## WHAT IS BEING ASKED
Repeat exactly every line that comes at or after the line containing "ンを使いこなしている？？(1)パ", through the end of the entries below.

Dataset entries:
+ + +
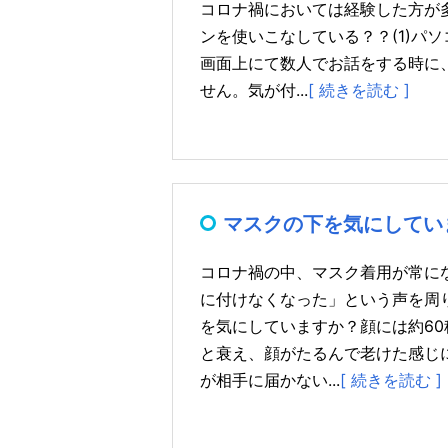
コロナ禍においては経験した方が
ンを使いこなしている？？(1)パ
画面上にて数人でお話をする時に
せん。気が付...
[ 続きを読む ]
マスクの下を気にしてい
コロナ禍の中、マスク着用が常に
に付けなくなった」という声を周
を気にしていますか？顔には約6
と衰え、顔がたるんで老けた感じ
が相手に届かない...
[ 続きを読む ]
+ + +
## WRITTEN ANSWER
ンを使いこなしている？？(1)パ
画面上にて数人でお話をする時に
せん。気が付...
[ 続きを読む ]
マスクの下を気にしてい
コロナ禍の中、マスク着用が常に
に付けなくなった」という声を周
を気にしていますか？顔には約6
と衰え、顔がたるんで老けた感じ
が相手に届かない...
[ 続きを読む ]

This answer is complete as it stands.